When one is a writer, laziness can be a virtue. Skeptical? Here’s author Brenda W. Clough to explain how laziness was key to creating the story of A Door in His Head.
The wise writer is efficient because she’s lazy. She puts a lot of work into cooking up a universe, and then gets as many miles out of it as she can. All the work that Martha Wells has put into creating Murderbot, of course she’s going to write half a dozen volumes. When I wrote eleven volumes of Victorian thrillers, I created Singii, an Asian island nation in the South China Sea. So it was right there, ready to be recycled.

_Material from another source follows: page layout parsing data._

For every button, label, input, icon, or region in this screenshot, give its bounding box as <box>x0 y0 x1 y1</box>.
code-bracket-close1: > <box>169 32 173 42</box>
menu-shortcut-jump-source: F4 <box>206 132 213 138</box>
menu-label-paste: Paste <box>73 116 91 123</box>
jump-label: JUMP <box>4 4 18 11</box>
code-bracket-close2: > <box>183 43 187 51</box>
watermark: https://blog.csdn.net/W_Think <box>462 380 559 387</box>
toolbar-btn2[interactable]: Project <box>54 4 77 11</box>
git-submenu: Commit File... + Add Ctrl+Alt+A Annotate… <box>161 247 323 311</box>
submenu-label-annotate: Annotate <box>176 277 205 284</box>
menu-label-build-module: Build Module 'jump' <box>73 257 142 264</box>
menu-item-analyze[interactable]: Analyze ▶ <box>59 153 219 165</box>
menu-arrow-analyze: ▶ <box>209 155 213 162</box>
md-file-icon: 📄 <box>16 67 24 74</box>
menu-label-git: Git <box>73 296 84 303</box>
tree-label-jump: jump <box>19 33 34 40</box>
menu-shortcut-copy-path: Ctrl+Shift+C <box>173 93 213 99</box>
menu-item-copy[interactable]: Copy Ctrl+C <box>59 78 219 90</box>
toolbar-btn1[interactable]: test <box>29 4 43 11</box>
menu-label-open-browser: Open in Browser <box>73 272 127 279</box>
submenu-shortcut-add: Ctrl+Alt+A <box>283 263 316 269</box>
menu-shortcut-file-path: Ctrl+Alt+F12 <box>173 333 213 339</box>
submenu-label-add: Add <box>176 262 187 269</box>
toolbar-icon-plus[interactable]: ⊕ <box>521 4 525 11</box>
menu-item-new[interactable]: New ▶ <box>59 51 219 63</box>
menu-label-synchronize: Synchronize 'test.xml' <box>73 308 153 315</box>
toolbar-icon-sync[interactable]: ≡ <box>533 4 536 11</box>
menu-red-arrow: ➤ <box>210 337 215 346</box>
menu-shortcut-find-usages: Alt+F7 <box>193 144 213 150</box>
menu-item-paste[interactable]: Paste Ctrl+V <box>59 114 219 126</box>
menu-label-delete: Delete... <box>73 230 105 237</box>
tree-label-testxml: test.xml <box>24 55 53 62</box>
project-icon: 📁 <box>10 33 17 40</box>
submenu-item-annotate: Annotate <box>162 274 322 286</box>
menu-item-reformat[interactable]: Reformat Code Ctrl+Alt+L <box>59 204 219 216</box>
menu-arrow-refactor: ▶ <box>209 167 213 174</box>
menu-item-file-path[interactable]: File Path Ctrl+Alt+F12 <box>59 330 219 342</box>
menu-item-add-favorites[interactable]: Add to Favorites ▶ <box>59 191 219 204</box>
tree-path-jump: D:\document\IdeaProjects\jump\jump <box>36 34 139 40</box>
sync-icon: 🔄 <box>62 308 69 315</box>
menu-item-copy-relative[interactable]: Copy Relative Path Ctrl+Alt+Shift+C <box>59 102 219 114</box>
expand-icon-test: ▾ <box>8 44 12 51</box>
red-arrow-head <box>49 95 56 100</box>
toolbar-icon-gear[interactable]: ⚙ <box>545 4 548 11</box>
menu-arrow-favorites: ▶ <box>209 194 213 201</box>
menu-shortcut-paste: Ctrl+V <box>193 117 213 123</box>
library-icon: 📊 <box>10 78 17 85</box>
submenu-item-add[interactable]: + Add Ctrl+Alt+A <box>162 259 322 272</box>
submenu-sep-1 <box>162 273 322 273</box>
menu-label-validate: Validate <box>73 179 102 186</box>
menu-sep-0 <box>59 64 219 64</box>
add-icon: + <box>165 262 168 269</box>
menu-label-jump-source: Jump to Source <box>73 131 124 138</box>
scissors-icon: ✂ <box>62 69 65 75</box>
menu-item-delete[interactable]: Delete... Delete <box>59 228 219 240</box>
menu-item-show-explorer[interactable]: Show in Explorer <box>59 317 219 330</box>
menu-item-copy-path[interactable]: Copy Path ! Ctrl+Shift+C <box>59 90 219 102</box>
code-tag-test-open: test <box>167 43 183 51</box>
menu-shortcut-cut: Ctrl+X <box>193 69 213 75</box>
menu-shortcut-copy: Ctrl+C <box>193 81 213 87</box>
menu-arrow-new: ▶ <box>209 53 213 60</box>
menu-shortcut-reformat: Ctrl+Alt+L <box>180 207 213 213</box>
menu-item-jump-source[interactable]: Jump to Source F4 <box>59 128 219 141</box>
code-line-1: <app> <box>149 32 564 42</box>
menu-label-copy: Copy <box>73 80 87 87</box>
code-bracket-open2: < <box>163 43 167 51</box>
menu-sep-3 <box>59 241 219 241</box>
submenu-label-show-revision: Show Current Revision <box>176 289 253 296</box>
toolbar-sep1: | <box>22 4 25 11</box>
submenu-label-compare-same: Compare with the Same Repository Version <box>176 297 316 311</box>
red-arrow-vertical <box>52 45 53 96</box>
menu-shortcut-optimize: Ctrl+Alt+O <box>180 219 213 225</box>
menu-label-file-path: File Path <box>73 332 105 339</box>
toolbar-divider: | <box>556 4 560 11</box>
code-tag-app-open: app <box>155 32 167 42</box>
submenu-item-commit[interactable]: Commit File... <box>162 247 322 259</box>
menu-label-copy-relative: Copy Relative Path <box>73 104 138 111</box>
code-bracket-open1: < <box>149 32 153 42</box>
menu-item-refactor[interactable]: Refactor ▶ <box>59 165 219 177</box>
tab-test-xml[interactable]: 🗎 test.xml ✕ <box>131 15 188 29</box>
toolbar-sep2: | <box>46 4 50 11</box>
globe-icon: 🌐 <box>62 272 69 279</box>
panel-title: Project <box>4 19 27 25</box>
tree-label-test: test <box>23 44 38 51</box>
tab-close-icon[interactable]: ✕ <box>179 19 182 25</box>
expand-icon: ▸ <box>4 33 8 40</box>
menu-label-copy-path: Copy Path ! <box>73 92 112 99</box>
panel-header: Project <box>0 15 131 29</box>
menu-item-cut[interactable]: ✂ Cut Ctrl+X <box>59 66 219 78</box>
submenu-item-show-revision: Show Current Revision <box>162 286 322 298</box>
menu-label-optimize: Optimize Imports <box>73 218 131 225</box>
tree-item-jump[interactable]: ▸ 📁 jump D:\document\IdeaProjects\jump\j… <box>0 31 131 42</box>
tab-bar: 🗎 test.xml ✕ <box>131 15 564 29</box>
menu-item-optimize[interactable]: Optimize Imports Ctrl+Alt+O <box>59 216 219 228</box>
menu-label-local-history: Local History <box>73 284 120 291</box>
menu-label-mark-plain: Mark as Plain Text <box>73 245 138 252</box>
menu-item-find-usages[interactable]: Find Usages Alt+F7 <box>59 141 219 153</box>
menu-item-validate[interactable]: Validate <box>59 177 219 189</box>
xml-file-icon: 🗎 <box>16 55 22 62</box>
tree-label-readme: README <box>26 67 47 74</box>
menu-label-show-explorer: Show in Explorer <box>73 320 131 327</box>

But the kickoff moment, what got me to write A Door in His Head, is when in the eleventh volume the king of Singii consults a fortuneteller. This was in the 1890s, and the oracle tells him he’ll live to be 75. A friend does the arithmetic and exclaims, “Wow, 1941, that’s forever!”
They go off and have their adventures. But I, the author, am lazy. He’ll die in 1941? Holy cow, I had selected his age 75 out of a hat. Many of my characters are better with numbers than I am. At that moment it came to me that a lot of people died in Asia in 1941. Pearl Harbor on December 7th kicked off the Japanese push into China and on south to Singapore, a campaign of harrowing brutality that dragged Asia into the war. And suddenly I was off and away, writing a novel set around World War 2.